No dia 29, em resposta a uma provocação dos gorilas de pijama, que tencionavam fazer uma comemoração do golpe de 64 no Clube Militar, uma manifestação se dirigiu à porta do edifício, queimou retratos de torturadores e jogou tinta vermelha na calçada. A PM reprimiu com gás de pimenta, choques elétricos e bombas lacrimogêneas e prendeu um manifestante. Apesar das bandeiras de um sem número de siglas oportunistas eleitoreiras, eram jovens os que as portavam, e em ato de rebeldia à posição de suas organizações, ali manifestavam unindo-se em uníssono aos movimentos realmente comprometidos com a causa da punição aos criminosos do regime militar e que davam o tom da manifestação.

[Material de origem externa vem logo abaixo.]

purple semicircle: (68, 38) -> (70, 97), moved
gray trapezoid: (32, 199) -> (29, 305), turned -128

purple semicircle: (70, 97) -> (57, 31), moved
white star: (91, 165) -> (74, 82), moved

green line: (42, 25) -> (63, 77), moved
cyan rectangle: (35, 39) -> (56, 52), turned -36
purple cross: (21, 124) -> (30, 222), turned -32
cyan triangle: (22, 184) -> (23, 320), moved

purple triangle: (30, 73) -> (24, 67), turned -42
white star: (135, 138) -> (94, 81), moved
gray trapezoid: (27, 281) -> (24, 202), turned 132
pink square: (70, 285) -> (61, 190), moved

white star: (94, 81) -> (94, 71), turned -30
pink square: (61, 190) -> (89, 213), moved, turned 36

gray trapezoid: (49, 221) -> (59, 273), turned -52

Paralelo a essa demonstração de que o povo já não aguenta mais tanta tergiversação e chicanas, uma força tarefa do Ministério Público Federal foi criada para encaminhar processos contra notórios criminosos do regime militar. Como bons “defensores da lei”, julgaram encontrar uma brecha na Lei da Anistia e defenderam a tese de que o desaparecimento forçado de militantes contra o regime militar é um crime continuado e, portanto, já fora da abrangência da lei, que beneficia os acusados de crimes cometidos antes de 1979.
A denúncia apresentada contra o Sebastião Rodrigues de Moura, o Curió, major do exército à época da Guerrilha do Araguaia, por sequestro de cinco guerrilheiros, foi negada pelo juiz federal, que alegou que os promotores “ignoraram os esforços de reconciliação nacional” feitos à época da Anistia. Novos processos serão encaminhados e o Ministério Público de São Paulo também se prepara para processar criminalmente torturadores notórios.
A limitação desse tipo de ação consiste exatamente em que, procurando uma brecha na Lei da Anistia, há o reconhecimento dela como legítima, quando fazer com que ela seja revogada é exatamente o caminho exigido por todos que se pretendem defensores dos direitos do povo e da punição para os mandantes e executores, civis e militares, dos crimes cometidos contra os combatentes revolucionários e democratas no período do regime militar. Segundo o “direito internacional” a tortura também não é crime imprescritível?
Ora, falar em reconciliação nacional é exatamente o argumento urdido pelos últimos gerentes militares e os traidores e renegados que acordaram a Lei da Anistia, que não previa a verdade e muito menos julgamento e punição dos crimes de Estado. E os renegados que hoje estão à cabeça do gerenciamento de turno do Estado, ex-guerrilheiros arrependidos que servem de leva-e-traz entre os generais de serviço e os civis e o ministério da defesa, que nada mais é que intermediário das chantagens do alto comando militar, que a todo momento “lembra” PT, PCdoB, PSB e toda camarilha de oportunistas encastelados no Planalto dos compromissos assumidos por eles para serem eleitos.
Mas com o povo funciona diferente. Não há chantagem que o faça desviar o rumo, porque não está preso a compromisso nenhum com esses crápulas. Enquanto os gorilas de pijama – como porta-vozes dos da ativa – lançam manifestos com milhares de assinaturas contra a comissão governamental da meia-verdade sem justiça e acenam com a remota ameaça de um novo golpe, os movimentos populares, democratas e revolucionários empunham com cada vez mais firmeza a bandeira da apuração e punição dos criminosos do regime militar.
E em breve serão milhões os que defenderão essa consigna, obrigando o velho Estado a reconhecer seus crimes hediondos e a punir seus comissionados mandantes e executores.
Não nos deixemos enganar por manobras diversionistas da parte dos que ora gerenciam o velho Estado; não nos deixemos iludir com grupos igualmente oportunistas eleitoreiros que queiram cavalgar os movimentos e traficar com essa justa demanda do povo brasileiro. É preciso não descansar enquanto o último torturador e assassino não for punido.